A civil rights attorney who fought to desegregate Southern schools in the 1960s and was pushed out of his University of Mississippi teaching job amid uproar over his work on behalf of Black clients has died. He was 80.

George M. Strickler Jr., died at his New Orleans home on Sept. 2 after a long illness, his son Andrew Strickler said Wednesday.

After graduating from Yale Law School in 1966, the Vidalia, Louisiana, native worked with North Mississippi Rural Legal Services, a program affiliated with the University of Mississippi that was dedicated to providing legal help to the poor. He also taught part time at the university’s law school.

But the program’s civil rights work quickly aggravated state lawmakers and Ole Miss trustees, who pushed the school to cut ties with the program after its lawyers filed a lawsuit to desegregate two public school districts in Marshall County.

STUDENTS HURT

Strickler and one of his colleagues, Michael Trister, sued the school over its refusal to allow them to continue teaching while also working with the legal services program.

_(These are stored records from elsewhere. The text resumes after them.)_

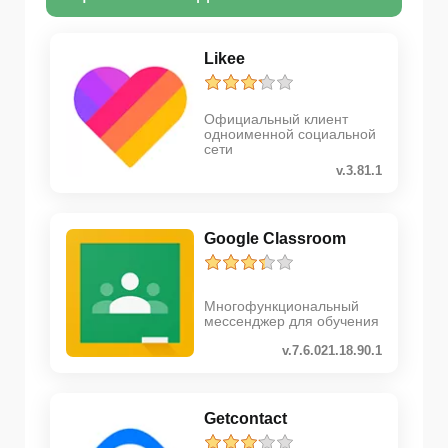
Likee
Официальный клиент
одноименной социальной
сети
v.3.81.1
Google Classroom
Многофункциональный
мессенджер для обучения
v.7.6.021.18.90.1
Getcontact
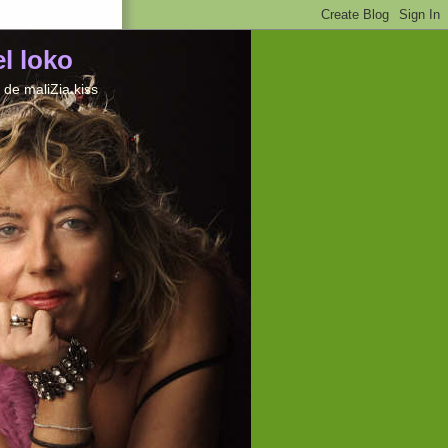
el loko
de maliZia kiss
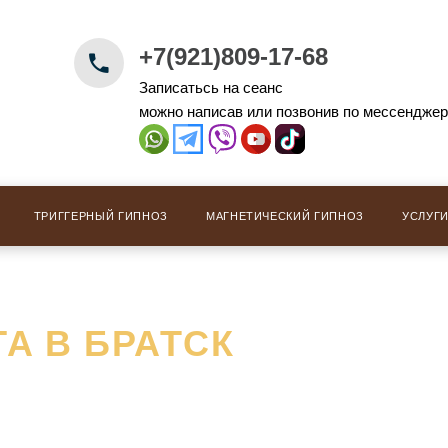
+7(921)809-17-68
Записатьсь на сеанс
можно написав или позвонив по мессендже
ТРИГГЕРНЫЙ ГИПНОЗ
МАГНЕТИЧЕСКИЙ ГИПНОЗ
УСЛУГ
А В БРАТСК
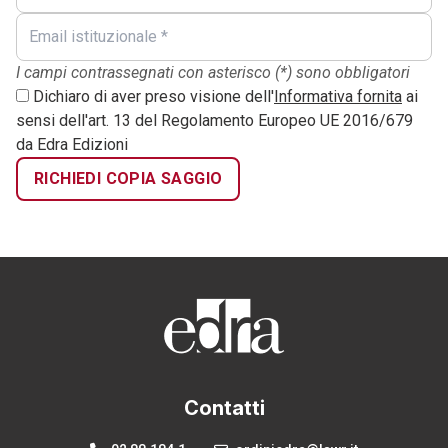
I campi contrassegnati con asterisco (*) sono obbligatori
Dichiaro di aver preso visione dell'
Informativa fornita
ai
sensi dell'art. 13 del Regolamento Europeo UE 2016/679
da Edra Edizioni
RICHIEDI COPIA SAGGIO
Contatti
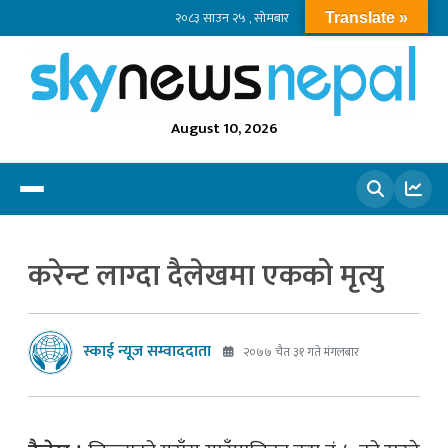
२०८३ साउन २५ , सोमबार
Translate »
August 10, 2026
खोज्नुहोस
करेन्ट लाग्दा दैलेखमा एकको मृत्यु
स्काई न्यूज सम्वाददाता
२०७७ चैत ३१ गते मंगलबार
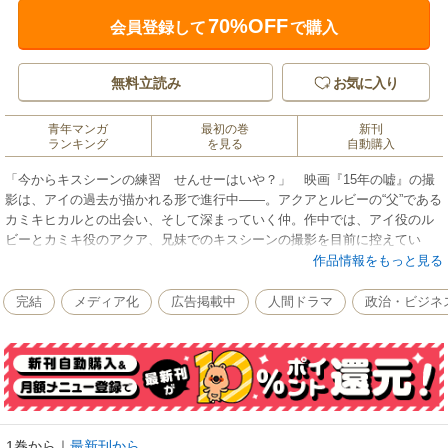
70%OFF
会員登録して
で購入
無料立読み
お気に入り
青年マンガ
最初の巻
新刊
ランキング
を見る
自動購入
「今からキスシーンの練習 せんせーはいや？」 映画『15年の嘘』の撮
影は、アイの過去が描かれる形で進行中――。アクアとルビーの“父”である
カミキヒカルとの出会い、そして深まっていく仲。作中では、アイ役のル
ビーとカミキ役のアクア、兄妹でのキスシーンの撮影を目前に控えてい
た!? 有馬かな、黒川あかねら自身を想う仲間たちの気持ちを受けつつ
作品情報をもっと見る
も、アクアが描く復讐劇は最終局面に向かう…第15巻!!
完結
メディア化
広告掲載中
人間ドラマ
政治・ビジネ
1巻から
｜
最新刊から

A federal appeals court ruled in the pair’s favor in 1969, finding that Ole Miss allowed other professors to do outside legal work while Strickler and Trister were barred from teaching just because they “wished to continue to represent clients who tended to be unpopular.” Strickler went on to work with the Lawyers Constitutional Defense Committee – an organization that recruited lawyers to help in civil rights cases – where he challenged discriminatory practices affecting Louisiana schools.

During a U.S. Senate committee hearing in 1970, Strickler told lawmakers how Black public school students were being hurt by policies that allowed textbooks and other resources to be transferred from integrated public schools to the private schools to which many white students were moving.

“STILL SUFFERING”

“What I’m suggesting is that there must be some way to provide aid for these students,” Strickler said, according to a transcript. “Their school system is integrated on paper, at least, and Black students are still suffering from the effects of discrimination.”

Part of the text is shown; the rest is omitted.